El manejo de la mastitis granulomatosa ha evolucionado desde la resección quirúrgica amplia hacia enfoques conservadores. Las investigaciones actuales destacan el uso de regímenes de metotrexato a largo plazo, que han demostrado ser eficaces para inducir la remisión. Además, se están explorando terapias dirigidas que minimizan los efectos secundarios sistémicos, permitiendo que las 74 personas con mastitis granulomatosa registradas en DiseaseMaps.org tengan mejores opciones terapéuticas personalizadas.

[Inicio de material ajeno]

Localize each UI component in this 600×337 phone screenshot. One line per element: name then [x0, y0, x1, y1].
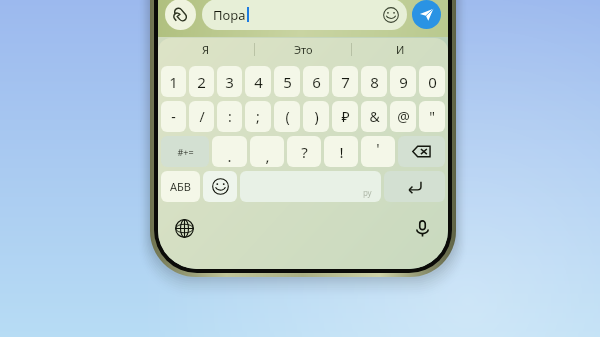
button[interactable]: 7: [332, 66, 358, 97]
staticText: &: [369, 107, 380, 126]
button[interactable]: Attach: [165, 0, 196, 30]
staticText: 2: [197, 72, 206, 92]
staticText: 0: [428, 72, 437, 92]
staticText: ,: [265, 146, 270, 166]
button[interactable]: Change language: [169, 213, 199, 243]
button[interactable]: ру: [240, 171, 381, 202]
button[interactable]: 9: [390, 66, 416, 97]
staticText: :: [228, 107, 232, 126]
button[interactable]: :: [217, 101, 242, 132]
button[interactable]: 3: [217, 66, 242, 97]
button[interactable]: #+=: [161, 136, 209, 167]
button[interactable]: !: [324, 136, 358, 167]
staticText: ?: [301, 142, 308, 162]
staticText: -: [171, 107, 176, 126]
button[interactable]: ": [419, 101, 445, 132]
button[interactable]: /: [189, 101, 214, 132]
staticText: 9: [399, 72, 408, 92]
staticText: Это: [294, 42, 313, 57]
staticText: 5: [283, 72, 292, 92]
staticText: #+=: [177, 146, 194, 158]
button[interactable]: 0: [419, 66, 445, 97]
staticText: .: [227, 146, 232, 166]
staticText: АБВ: [170, 179, 191, 194]
button[interactable]: @: [390, 101, 416, 132]
button[interactable]: 1: [161, 66, 186, 97]
staticText: ру: [363, 187, 372, 198]
button[interactable]: ?: [287, 136, 321, 167]
button[interactable]: 5: [274, 66, 300, 97]
staticText: Пора: [213, 6, 246, 24]
staticText: 8: [370, 72, 379, 92]
staticText: Я: [202, 42, 210, 57]
staticText: ₽: [341, 107, 350, 126]
button[interactable]: Emoji: [382, 6, 399, 23]
button[interactable]: -: [161, 101, 186, 132]
staticText: 7: [341, 72, 350, 92]
staticText: /: [199, 107, 205, 126]
button[interactable]: (: [274, 101, 300, 132]
button[interactable]: Send: [412, 0, 441, 29]
button[interactable]: Это: [255, 38, 351, 61]
button[interactable]: .: [212, 136, 247, 167]
staticText: ): [314, 107, 319, 126]
staticText: @: [397, 107, 410, 126]
staticText: 3: [225, 72, 234, 92]
staticText: ": [429, 107, 435, 126]
staticText: ;: [256, 107, 260, 126]
button[interactable]: Backspace: [398, 136, 445, 167]
staticText: И: [396, 42, 405, 57]
button[interactable]: &: [361, 101, 387, 132]
staticText: ': [376, 138, 380, 158]
button[interactable]: ,: [250, 136, 284, 167]
button[interactable]: 6: [303, 66, 329, 97]
button[interactable]: Пора: [202, 0, 407, 30]
staticText: (: [285, 107, 290, 126]
button[interactable]: И: [352, 38, 448, 61]
staticText: 4: [254, 72, 263, 92]
button[interactable]: Emoji: [203, 171, 237, 202]
staticText: 1: [169, 72, 178, 92]
button[interactable]: Voice input: [407, 213, 437, 243]
button[interactable]: 8: [361, 66, 387, 97]
button[interactable]: ): [303, 101, 329, 132]
button[interactable]: ₽: [332, 101, 358, 132]
staticText: !: [339, 142, 344, 162]
button[interactable]: 2: [189, 66, 214, 97]
button[interactable]: Enter: [384, 171, 445, 202]
button[interactable]: ;: [245, 101, 271, 132]
button[interactable]: Я: [158, 38, 254, 61]
button[interactable]: ': [361, 136, 395, 167]
staticText: 6: [312, 72, 321, 92]
button[interactable]: АБВ: [161, 171, 200, 202]
button[interactable]: 4: [245, 66, 271, 97]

El diagnóstico de la mastitis granulomatosa requiere descartar otras patologías como la tuberculosis mamaria o el carcinoma. Los avances en imagenología, especialmente la ecografía de alta resolución y la resonancia magnética dinámica, permiten ahora una mejor delimitación de las lesiones. Los criterios diagnósticos actuales incluyen:
La tendencia actual en el tratamiento de la mastitis granulomatosa es evitar la cirugía radical. La evidencia sugiere que la intervención quirúrgica temprana puede aumentar el riesgo de fístulas y recurrencias. La cirugía se reserva hoy principalmente para el drenaje de abscesos cuando el tratamiento médico no es suficiente o para la confirmación diagnóstica inicial.
Esta información tiene fines educativos y no sustituye el consejo médico profesional; consulte siempre a su especialista para decisiones sobre su tratamiento.